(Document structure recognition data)
########################################

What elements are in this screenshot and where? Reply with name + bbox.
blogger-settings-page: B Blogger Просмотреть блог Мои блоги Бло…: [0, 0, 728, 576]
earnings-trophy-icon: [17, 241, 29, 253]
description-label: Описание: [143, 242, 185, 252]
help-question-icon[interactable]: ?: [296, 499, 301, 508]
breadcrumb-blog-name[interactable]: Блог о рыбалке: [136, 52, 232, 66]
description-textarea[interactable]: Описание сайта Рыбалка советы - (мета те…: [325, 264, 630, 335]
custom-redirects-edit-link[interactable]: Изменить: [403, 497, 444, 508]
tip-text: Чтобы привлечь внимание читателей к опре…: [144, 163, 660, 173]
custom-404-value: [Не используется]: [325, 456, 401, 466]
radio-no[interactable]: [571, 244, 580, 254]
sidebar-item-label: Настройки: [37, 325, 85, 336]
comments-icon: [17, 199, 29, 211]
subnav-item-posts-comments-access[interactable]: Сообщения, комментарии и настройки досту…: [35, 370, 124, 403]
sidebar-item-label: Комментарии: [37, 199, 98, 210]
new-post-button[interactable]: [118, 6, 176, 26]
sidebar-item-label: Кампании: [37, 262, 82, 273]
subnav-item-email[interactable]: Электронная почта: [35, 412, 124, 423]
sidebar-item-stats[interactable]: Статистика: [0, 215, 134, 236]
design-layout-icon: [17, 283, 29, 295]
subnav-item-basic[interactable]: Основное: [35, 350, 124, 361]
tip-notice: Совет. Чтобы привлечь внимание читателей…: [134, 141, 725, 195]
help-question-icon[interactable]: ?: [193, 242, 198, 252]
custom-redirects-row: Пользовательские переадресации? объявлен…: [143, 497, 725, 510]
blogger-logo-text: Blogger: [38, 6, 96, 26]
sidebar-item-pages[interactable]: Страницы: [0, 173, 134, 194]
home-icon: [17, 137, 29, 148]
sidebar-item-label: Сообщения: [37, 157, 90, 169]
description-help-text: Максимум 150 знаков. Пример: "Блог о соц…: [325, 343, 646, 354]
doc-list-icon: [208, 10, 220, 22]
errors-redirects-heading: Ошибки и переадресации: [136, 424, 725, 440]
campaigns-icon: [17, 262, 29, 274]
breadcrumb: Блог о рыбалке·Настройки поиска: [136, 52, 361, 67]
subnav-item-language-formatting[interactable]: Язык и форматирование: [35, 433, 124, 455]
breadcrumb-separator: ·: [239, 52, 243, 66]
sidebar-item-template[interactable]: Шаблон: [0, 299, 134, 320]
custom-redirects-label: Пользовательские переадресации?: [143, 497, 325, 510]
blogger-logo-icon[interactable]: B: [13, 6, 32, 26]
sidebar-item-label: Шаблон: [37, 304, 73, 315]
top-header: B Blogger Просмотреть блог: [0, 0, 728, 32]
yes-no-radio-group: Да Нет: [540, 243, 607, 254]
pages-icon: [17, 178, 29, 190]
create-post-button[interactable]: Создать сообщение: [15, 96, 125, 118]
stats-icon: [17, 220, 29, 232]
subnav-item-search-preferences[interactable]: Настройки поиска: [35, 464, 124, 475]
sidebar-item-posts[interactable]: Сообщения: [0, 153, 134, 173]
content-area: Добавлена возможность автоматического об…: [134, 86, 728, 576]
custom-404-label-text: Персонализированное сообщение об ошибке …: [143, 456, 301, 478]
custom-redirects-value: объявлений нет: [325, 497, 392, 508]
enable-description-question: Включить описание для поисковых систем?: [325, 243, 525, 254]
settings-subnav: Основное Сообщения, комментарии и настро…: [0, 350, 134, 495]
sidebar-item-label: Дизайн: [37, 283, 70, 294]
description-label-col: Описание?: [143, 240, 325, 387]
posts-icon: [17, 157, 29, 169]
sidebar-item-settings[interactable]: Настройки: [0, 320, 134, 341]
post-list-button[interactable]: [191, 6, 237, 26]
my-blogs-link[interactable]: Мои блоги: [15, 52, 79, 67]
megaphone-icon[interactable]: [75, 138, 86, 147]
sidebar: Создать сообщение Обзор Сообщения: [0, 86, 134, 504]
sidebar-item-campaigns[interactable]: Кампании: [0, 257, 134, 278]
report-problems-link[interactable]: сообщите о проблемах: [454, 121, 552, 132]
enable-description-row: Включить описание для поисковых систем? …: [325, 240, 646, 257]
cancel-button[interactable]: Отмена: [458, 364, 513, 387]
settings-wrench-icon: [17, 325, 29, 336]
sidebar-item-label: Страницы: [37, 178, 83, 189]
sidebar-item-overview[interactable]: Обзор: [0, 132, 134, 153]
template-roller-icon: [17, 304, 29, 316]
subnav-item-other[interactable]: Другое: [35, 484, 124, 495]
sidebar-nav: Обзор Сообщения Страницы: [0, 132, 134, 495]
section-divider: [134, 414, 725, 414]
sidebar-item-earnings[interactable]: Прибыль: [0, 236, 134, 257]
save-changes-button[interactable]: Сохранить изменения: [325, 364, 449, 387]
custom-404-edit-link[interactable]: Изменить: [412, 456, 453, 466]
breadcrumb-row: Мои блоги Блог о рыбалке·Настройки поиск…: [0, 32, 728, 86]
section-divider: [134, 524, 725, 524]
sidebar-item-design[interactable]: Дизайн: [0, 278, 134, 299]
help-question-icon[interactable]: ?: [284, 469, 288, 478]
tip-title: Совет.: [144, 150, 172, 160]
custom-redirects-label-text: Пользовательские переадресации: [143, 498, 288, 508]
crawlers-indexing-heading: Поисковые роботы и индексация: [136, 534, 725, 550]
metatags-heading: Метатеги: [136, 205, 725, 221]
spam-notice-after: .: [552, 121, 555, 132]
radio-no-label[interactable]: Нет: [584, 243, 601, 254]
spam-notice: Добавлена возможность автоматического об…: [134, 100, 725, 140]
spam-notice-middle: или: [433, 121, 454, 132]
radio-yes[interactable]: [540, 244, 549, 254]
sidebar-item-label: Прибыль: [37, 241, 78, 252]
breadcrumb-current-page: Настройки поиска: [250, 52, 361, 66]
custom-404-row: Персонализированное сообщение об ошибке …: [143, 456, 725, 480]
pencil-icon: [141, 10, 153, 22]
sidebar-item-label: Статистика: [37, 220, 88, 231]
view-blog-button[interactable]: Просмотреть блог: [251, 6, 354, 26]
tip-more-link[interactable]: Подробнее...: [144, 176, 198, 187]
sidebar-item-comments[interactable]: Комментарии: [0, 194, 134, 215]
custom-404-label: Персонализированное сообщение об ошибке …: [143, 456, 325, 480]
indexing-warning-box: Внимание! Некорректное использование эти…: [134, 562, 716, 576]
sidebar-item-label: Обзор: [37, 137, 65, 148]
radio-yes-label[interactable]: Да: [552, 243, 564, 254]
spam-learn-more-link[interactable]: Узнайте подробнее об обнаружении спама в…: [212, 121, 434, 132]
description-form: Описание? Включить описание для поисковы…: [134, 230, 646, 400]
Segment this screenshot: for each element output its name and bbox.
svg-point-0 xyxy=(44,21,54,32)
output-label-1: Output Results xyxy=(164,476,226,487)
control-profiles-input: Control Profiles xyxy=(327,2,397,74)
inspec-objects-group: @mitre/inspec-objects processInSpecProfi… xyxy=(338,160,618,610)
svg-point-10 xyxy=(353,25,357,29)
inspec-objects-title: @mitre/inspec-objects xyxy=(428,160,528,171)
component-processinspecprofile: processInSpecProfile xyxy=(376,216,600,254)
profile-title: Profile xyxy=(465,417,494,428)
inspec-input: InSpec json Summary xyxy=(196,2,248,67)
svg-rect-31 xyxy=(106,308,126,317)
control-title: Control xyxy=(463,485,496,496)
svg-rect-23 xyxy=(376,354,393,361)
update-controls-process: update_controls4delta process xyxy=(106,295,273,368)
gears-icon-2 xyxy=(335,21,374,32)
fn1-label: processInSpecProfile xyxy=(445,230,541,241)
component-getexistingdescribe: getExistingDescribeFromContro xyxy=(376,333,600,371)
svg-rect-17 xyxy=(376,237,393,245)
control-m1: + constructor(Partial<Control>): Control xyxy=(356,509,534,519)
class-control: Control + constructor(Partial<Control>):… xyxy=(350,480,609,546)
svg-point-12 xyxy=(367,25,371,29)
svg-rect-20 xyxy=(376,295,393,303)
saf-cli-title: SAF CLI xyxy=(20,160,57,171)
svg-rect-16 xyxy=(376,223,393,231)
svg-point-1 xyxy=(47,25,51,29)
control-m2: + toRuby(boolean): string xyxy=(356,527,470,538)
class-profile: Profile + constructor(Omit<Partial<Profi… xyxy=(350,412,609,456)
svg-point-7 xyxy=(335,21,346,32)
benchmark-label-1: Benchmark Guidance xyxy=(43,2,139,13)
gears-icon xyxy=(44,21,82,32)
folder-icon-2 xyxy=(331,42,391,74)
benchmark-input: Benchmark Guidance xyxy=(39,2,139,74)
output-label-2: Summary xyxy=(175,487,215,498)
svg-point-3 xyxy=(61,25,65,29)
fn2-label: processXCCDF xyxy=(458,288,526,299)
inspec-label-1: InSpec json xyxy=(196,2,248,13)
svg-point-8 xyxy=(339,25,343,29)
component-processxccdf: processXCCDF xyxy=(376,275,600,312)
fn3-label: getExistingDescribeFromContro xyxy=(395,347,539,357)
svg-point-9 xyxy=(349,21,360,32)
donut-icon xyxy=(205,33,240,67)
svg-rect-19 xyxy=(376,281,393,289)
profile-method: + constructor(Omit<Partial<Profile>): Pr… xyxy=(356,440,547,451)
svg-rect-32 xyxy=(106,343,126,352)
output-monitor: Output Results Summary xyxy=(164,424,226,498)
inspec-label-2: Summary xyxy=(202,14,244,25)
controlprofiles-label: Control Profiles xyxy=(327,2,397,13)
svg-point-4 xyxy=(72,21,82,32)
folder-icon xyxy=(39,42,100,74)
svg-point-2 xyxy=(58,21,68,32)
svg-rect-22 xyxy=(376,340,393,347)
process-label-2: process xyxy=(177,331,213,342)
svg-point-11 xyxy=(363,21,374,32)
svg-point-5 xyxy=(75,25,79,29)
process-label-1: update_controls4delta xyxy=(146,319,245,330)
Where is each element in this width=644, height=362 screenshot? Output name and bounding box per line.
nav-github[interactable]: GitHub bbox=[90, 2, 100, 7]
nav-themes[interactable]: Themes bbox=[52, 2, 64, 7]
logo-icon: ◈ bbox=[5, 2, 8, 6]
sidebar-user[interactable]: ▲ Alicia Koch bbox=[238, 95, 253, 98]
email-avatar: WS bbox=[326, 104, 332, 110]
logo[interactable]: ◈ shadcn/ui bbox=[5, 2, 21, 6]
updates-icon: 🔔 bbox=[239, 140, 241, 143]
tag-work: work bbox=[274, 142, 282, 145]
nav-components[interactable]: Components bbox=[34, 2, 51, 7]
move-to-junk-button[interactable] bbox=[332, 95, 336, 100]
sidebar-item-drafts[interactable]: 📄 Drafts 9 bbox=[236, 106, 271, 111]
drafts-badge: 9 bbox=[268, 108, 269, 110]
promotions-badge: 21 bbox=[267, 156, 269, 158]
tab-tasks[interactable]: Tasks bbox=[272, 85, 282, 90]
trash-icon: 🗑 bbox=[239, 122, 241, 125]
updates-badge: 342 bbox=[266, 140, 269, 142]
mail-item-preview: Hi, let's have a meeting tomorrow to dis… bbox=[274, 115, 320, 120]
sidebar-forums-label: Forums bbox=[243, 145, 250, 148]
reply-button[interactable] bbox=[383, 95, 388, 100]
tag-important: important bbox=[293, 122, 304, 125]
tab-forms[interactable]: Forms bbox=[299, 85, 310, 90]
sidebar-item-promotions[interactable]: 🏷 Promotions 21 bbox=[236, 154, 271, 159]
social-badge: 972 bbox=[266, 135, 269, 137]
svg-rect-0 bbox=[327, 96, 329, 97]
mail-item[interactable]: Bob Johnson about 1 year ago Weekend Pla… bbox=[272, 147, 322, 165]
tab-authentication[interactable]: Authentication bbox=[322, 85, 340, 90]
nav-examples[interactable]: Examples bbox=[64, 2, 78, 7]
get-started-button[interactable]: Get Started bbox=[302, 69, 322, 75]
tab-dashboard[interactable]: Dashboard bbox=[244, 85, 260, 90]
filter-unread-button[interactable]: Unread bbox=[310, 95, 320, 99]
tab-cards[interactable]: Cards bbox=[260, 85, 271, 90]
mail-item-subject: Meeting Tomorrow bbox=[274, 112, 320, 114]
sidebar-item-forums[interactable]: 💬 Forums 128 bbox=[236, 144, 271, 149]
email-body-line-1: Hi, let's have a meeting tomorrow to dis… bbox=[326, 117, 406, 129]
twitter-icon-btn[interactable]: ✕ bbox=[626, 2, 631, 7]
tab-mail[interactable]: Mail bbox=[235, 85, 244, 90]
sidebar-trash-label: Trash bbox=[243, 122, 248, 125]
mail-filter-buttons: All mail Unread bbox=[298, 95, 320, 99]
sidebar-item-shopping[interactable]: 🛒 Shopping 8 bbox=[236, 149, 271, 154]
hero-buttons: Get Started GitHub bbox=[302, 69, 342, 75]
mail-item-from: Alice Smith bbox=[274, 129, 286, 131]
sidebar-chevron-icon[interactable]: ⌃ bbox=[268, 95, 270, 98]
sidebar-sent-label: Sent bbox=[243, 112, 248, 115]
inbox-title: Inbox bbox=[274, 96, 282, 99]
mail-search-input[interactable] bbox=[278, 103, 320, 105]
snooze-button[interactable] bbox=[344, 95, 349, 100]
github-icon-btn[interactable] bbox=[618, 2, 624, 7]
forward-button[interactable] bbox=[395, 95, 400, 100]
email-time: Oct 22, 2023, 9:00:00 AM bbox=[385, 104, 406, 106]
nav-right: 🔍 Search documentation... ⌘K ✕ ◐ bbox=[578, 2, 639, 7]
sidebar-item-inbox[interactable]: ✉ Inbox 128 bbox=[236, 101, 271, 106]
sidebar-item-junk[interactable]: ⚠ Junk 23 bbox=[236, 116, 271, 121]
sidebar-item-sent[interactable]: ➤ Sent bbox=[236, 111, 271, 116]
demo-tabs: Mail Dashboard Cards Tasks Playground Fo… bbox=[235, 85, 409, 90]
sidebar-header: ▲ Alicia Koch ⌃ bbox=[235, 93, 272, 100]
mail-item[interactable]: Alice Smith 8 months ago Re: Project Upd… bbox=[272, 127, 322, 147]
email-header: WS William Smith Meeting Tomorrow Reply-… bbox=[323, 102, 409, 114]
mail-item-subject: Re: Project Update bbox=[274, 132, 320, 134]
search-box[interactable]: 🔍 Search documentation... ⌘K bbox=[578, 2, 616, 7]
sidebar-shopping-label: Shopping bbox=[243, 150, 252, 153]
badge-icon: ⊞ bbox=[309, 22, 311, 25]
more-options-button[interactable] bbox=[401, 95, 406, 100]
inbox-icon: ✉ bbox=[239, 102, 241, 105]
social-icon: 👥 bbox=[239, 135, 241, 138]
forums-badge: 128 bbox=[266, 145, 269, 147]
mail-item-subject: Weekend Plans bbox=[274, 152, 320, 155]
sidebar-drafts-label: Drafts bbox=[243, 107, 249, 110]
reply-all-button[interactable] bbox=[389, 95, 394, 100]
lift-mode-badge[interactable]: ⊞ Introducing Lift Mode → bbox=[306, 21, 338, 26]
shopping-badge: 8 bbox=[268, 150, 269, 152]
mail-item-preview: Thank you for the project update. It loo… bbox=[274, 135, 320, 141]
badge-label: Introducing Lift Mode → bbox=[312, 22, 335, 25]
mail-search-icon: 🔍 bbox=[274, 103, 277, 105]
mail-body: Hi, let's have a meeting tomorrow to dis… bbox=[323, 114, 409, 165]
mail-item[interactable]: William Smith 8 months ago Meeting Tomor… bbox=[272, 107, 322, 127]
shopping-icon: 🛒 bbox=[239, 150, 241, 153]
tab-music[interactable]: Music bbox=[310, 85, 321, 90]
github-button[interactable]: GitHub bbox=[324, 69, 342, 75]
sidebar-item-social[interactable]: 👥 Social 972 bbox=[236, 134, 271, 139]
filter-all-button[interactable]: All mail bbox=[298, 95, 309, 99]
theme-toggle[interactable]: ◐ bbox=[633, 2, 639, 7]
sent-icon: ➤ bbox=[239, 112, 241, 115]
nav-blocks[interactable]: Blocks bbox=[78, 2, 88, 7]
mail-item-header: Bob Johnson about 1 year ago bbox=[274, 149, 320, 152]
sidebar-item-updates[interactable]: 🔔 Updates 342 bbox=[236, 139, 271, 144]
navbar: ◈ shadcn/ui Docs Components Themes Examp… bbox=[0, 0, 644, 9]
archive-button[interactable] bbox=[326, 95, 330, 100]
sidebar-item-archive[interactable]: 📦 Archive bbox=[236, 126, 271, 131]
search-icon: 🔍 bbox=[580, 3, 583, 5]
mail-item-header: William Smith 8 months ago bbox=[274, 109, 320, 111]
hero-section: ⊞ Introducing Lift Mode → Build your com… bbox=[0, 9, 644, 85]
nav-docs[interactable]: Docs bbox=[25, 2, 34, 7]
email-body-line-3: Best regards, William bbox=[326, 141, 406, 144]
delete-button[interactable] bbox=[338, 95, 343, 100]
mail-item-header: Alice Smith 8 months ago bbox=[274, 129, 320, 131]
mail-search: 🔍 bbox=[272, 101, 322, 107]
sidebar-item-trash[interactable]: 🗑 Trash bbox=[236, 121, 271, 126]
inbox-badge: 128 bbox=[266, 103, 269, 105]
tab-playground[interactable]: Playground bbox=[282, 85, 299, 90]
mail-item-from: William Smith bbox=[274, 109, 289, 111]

########################################

• **Task requirements**
Each line above that has the word "getExistingDescribeFromContro" must be copied.

• **Written answer**
component-getexistingdescribe: getExistingDescribeFromContro xyxy=(376,333,600,371)
fn3-label: getExistingDescribeFromContro xyxy=(395,347,539,357)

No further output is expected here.